Heat fluxes in a two-qubit cascaded system due to coherences of a non-thermal bath

Abstract

We study a cascaded system of two subsystems repeatedly interacting with a bath prepared in various non-thermal states. Effects of different types of bath coherence on dynamics of the system heat flux are explored. For a single-qubit bath with the displacement coherence, heat flux of each subsystem is divided into dissipative and coherent parts. In the stationary regime, the dissipative heat fluxes are the same for the two subsystems, but the coherent parts are not due to the cascaded feature. In the transient regime, heat fluxes occur even when the system and the bath have the same temperature and, more surprisingly, heat flow reversal appears when temperatures of the system and the bath differ.

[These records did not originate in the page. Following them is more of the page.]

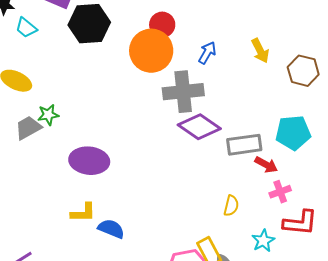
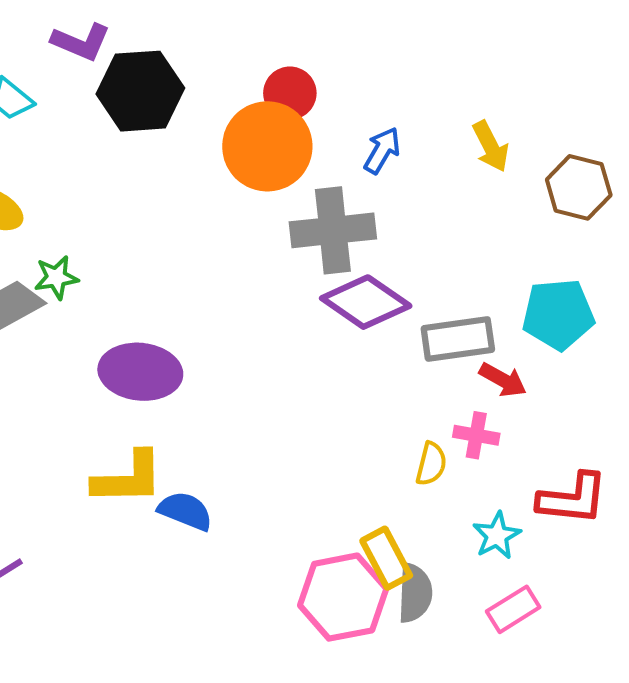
pink cross: (280, 192) -> (476, 435), moved, turned 30
yellow L-shape: (83, 213) -> (128, 478), size x1.4

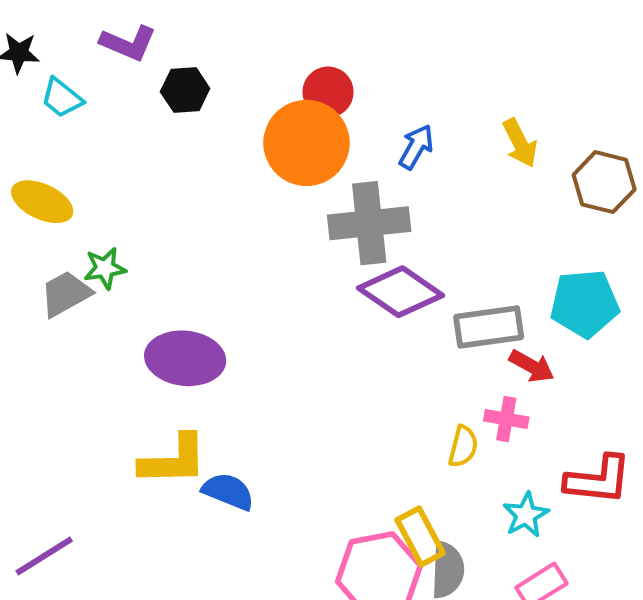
black hexagon: (140, 91) -> (185, 90), size x0.6

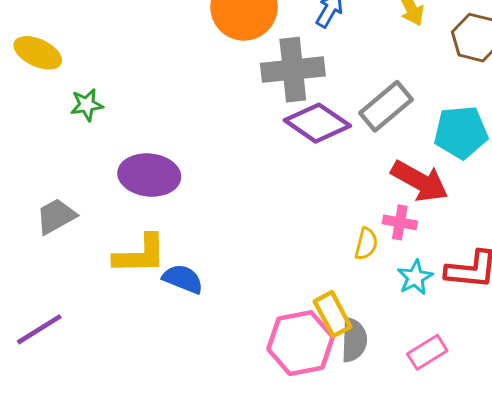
gray trapezoid: (66, 294) -> (56, 216), moved
gray rectangle: (489, 327) -> (386, 106), moved, turned -32
red arrow: (532, 366) -> (420, 181), size x1.6
cyan star: (526, 515) -> (415, 277), moved

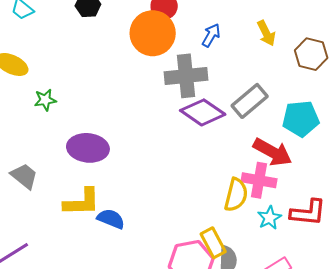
gray trapezoid: (56, 216) -> (24, 176), turned 68
pink cross: (400, 222) -> (259, 180), size x1.5
yellow semicircle: (366, 244) -> (236, 195), size x1.5

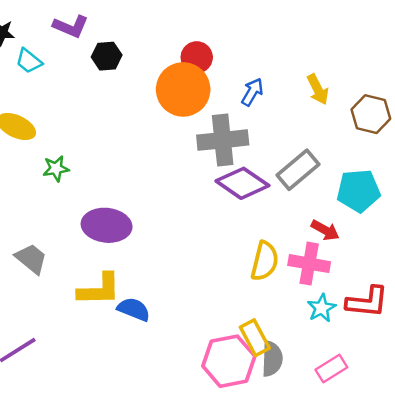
red arrow: (273, 152) -> (325, 230), size x0.6
yellow semicircle: (236, 195) -> (265, 261), moved

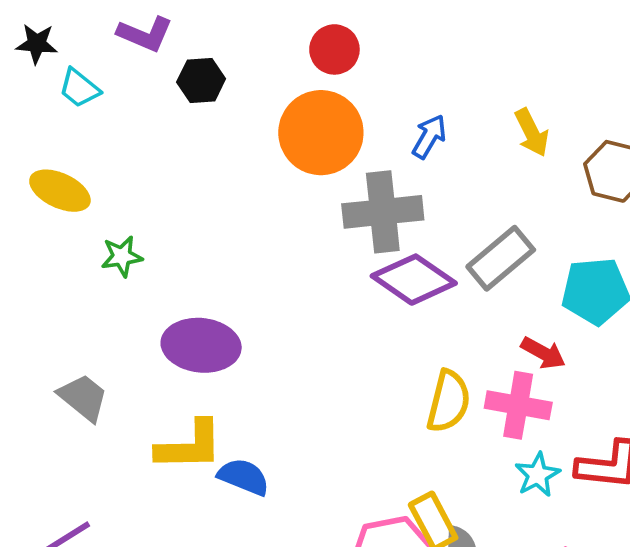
red circle: (197, 57) -> (334, 49), moved

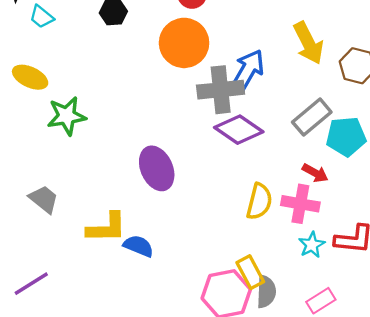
yellow arrow: (532, 133) -> (308, 43), size x1.5
blue arrow: (429, 136) -> (248, 70), moved, size x1.6
green star: (122, 256) -> (67, 116), size x1.6
gray rectangle: (501, 258) -> (312, 117), moved
purple ellipse: (201, 345) -> (157, 168), moved, turned 60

For a two-qubit bath we consider two types of coherence: the squeezing and the heat-exchange ones. In the stationary regime, the squeezing coherence establishes correlations between the subsystems, each of which is evolving to its thermal state with a temperature identical to the bath’s. The squeezing coherence slightly influences only the dynamics of the subsystem that interacts with the bath later. As for the heat-exchange coherence, it forces the total system to thermalize to a state with the temperature related to both magnitude and relative phase of the coherence. Particularly, depending on the relative phases, the heat-exchange coherence can amplify or suppress the heat flux during the time evolution.